Make a verbatim copy of the entries below; pictures stay out.

[Records from a dataset]
---

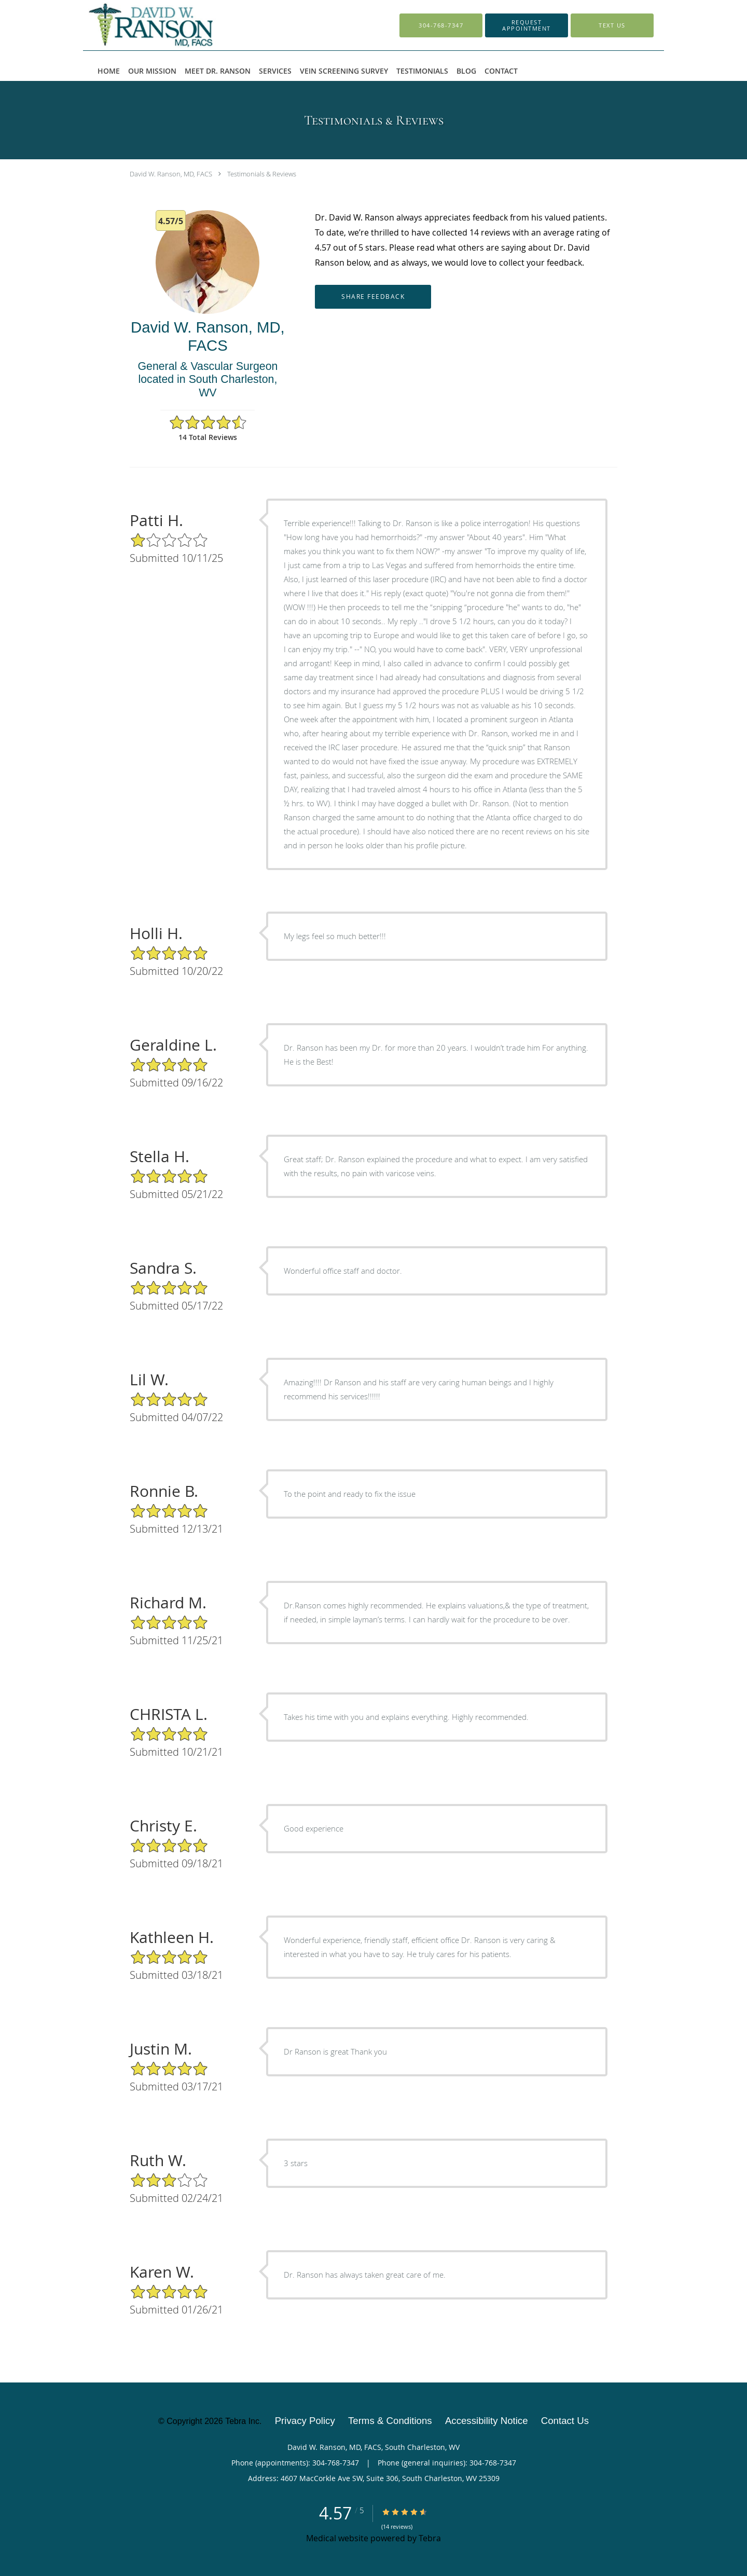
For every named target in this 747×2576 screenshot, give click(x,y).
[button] (526, 25)
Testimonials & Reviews (261, 173)
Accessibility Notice (486, 2420)
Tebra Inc (242, 2421)
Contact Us (565, 2420)
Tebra (430, 2538)
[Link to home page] (174, 25)
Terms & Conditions (390, 2420)
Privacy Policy (305, 2420)
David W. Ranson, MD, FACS (171, 173)
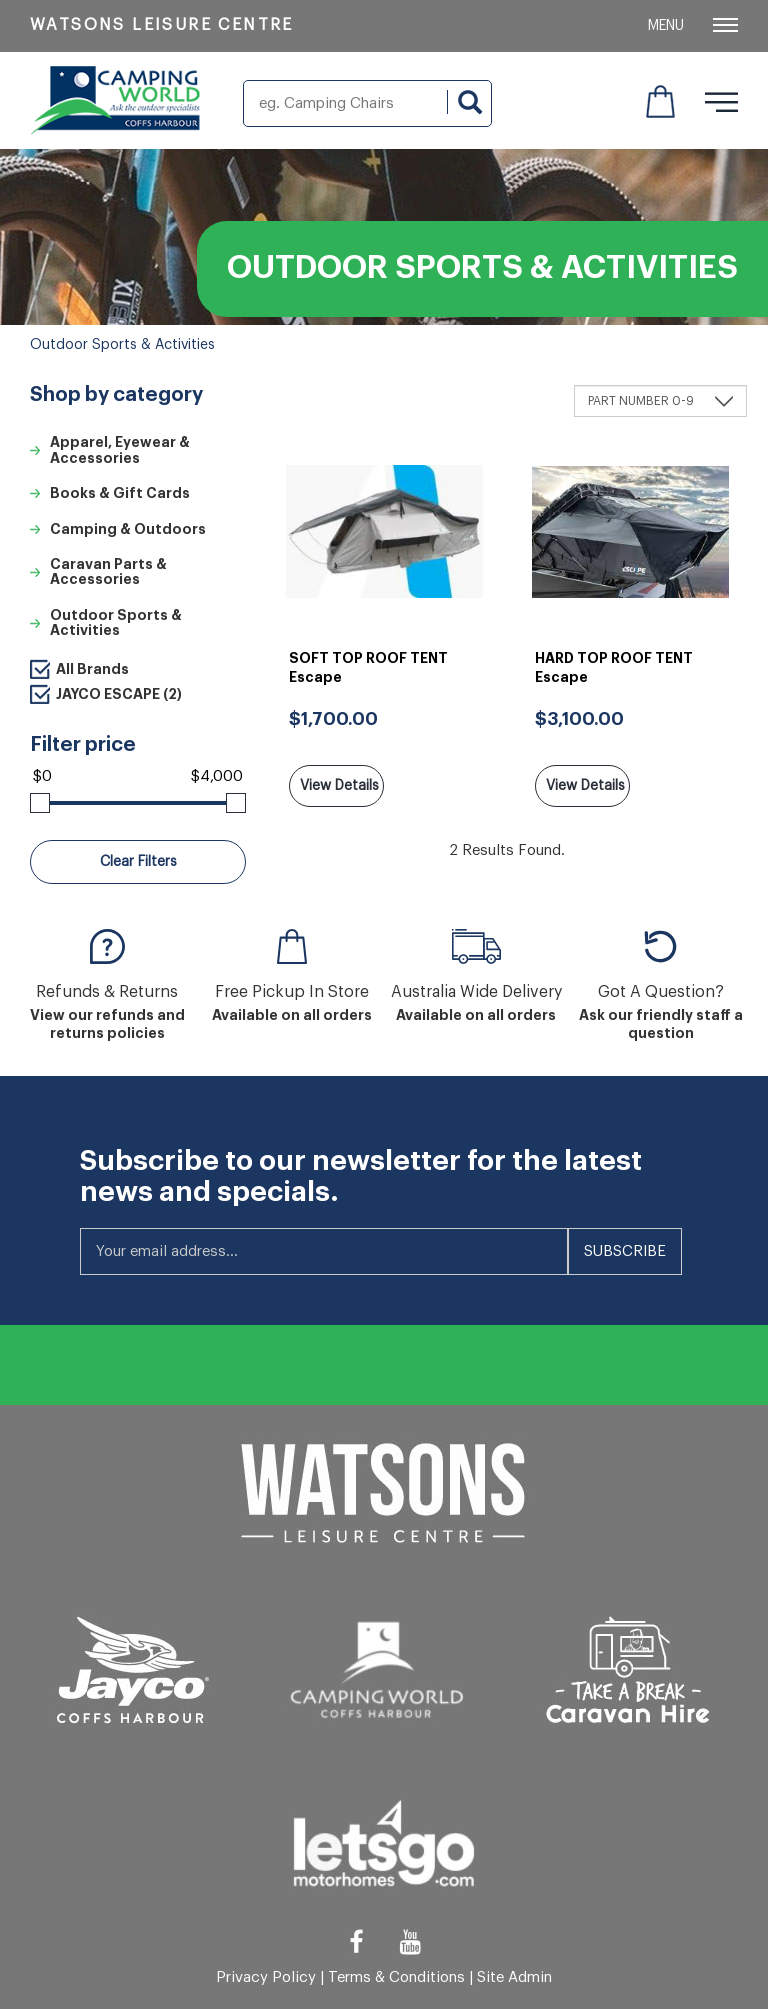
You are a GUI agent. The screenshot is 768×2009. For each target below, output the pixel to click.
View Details (339, 786)
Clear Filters (138, 862)
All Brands (92, 669)
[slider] (40, 803)
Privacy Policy (266, 1977)
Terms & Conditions (396, 1977)
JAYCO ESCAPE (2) (119, 694)
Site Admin (514, 1977)
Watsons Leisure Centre (162, 25)
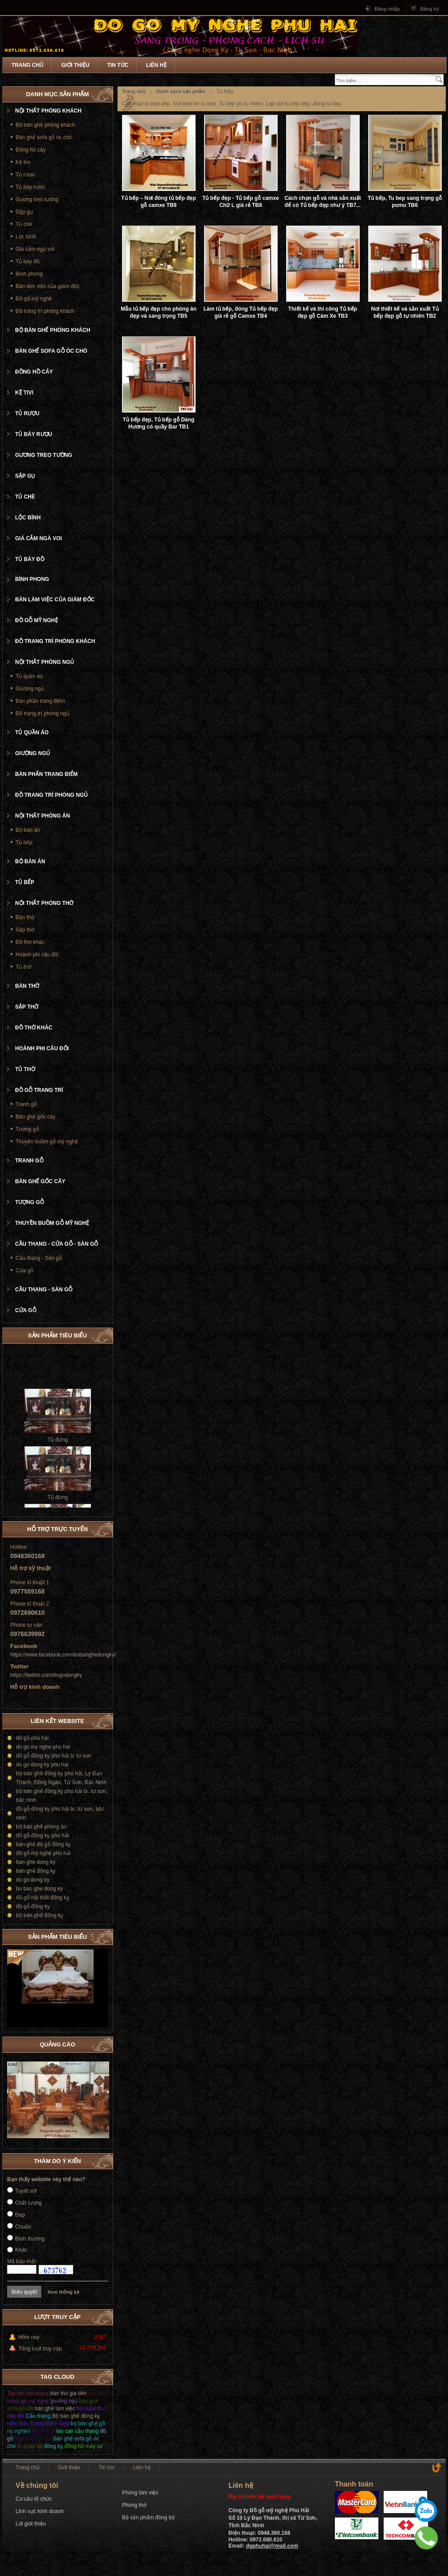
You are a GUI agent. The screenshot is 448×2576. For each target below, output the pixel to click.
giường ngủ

---

- RESULT OF THIS TASK:
For every named target in this 747×2576 screenshot, give click(x,y).
[button] (526, 25)
Testimonials & Reviews (261, 173)
Accessibility Notice (486, 2420)
Tebra Inc (242, 2421)
Contact Us (565, 2420)
Tebra (430, 2538)
[Link to home page] (174, 25)
Terms & Conditions (390, 2420)
Privacy Policy (305, 2420)
David W. Ranson, MD, FACS (171, 173)
You are a GUI agent. The screenshot is 768×2009. For each target below, output the pixel to click.
View Details (339, 786)
Clear Filters (138, 862)
All Brands (92, 669)
[slider] (40, 803)
Privacy Policy (266, 1977)
Terms & Conditions (396, 1977)
JAYCO ESCAPE (2) (119, 694)
Site Admin (514, 1977)
Watsons Leisure Centre (162, 25)
You are a GUI agent. The screenshot is 448×2576. For each target below, output the pixel to click.
giường ngủ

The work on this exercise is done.